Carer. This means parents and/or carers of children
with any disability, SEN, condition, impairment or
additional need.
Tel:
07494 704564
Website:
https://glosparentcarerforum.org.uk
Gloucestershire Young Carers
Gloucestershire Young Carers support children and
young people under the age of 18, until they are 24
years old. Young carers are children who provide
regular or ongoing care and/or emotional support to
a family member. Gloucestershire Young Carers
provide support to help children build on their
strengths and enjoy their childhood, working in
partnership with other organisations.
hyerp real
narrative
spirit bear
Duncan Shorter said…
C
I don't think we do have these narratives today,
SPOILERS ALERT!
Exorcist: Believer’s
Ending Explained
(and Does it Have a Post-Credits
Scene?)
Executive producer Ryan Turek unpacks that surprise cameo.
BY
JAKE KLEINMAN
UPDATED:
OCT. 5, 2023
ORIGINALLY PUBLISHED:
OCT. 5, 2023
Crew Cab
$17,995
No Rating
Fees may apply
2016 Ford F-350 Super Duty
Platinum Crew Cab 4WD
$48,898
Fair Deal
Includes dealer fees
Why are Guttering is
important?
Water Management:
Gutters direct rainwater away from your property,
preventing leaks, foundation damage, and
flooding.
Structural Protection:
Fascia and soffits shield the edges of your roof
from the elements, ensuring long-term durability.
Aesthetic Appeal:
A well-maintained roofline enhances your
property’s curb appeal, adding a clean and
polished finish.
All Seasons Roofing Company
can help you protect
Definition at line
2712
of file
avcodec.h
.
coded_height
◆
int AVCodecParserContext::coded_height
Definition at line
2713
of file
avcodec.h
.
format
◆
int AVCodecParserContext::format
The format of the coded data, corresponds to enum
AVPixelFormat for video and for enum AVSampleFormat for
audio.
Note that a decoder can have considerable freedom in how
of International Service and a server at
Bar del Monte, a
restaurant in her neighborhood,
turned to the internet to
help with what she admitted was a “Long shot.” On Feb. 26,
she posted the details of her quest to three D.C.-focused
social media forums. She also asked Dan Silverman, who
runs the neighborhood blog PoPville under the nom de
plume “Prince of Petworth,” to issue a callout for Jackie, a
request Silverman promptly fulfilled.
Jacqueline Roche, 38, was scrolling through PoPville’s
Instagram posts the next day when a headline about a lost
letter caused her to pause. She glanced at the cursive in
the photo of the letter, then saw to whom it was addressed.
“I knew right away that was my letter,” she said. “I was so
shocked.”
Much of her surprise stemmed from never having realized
● ● ● ● ●
## Task directions
Type out the whole listing above again, exactly as it stands.

## Written response
Carer. This means parents and/or carers of children
with any disability, SEN, condition, impairment or
additional need.
Tel:
07494 704564
Website:
https://glosparentcarerforum.org.uk
Gloucestershire Young Carers
Gloucestershire Young Carers support children and
young people under the age of 18, until they are 24
years old. Young carers are children who provide
regular or ongoing care and/or emotional support to
a family member. Gloucestershire Young Carers
provide support to help children build on their
strengths and enjoy their childhood, working in
partnership with other organisations.
hyerp real
narrative
spirit bear
Duncan Shorter said…
C
I don't think we do have these narratives today,
SPOILERS ALERT!
Exorcist: Believer’s
Ending Explained
(and Does it Have a Post-Credits
Scene?)
Executive producer Ryan Turek unpacks that surprise cameo.
BY
JAKE KLEINMAN
UPDATED:
OCT. 5, 2023
ORIGINALLY PUBLISHED:
OCT. 5, 2023
Crew Cab
$17,995
No Rating
Fees may apply
2016 Ford F-350 Super Duty
Platinum Crew Cab 4WD
$48,898
Fair Deal
Includes dealer fees
Why are Guttering is
important?
Water Management:
Gutters direct rainwater away from your property,
preventing leaks, foundation damage, and
flooding.
Structural Protection:
Fascia and soffits shield the edges of your roof
from the elements, ensuring long-term durability.
Aesthetic Appeal:
A well-maintained roofline enhances your
property’s curb appeal, adding a clean and
polished finish.
All Seasons Roofing Company
can help you protect
Definition at line
2712
of file
avcodec.h
.
coded_height
◆
int AVCodecParserContext::coded_height
Definition at line
2713
of file
avcodec.h
.
format
◆
int AVCodecParserContext::format
The format of the coded data, corresponds to enum
AVPixelFormat for video and for enum AVSampleFormat for
audio.
Note that a decoder can have considerable freedom in how
of International Service and a server at
Bar del Monte, a
restaurant in her neighborhood,
turned to the internet to
help with what she admitted was a “Long shot.” On Feb. 26,
she posted the details of her quest to three D.C.-focused
social media forums. She also asked Dan Silverman, who
runs the neighborhood blog PoPville under the nom de
plume “Prince of Petworth,” to issue a callout for Jackie, a
request Silverman promptly fulfilled.
Jacqueline Roche, 38, was scrolling through PoPville’s
Instagram posts the next day when a headline about a lost
letter caused her to pause. She glanced at the cursive in
the photo of the letter, then saw to whom it was addressed.
“I knew right away that was my letter,” she said. “I was so
shocked.”
Much of her surprise stemmed from never having realized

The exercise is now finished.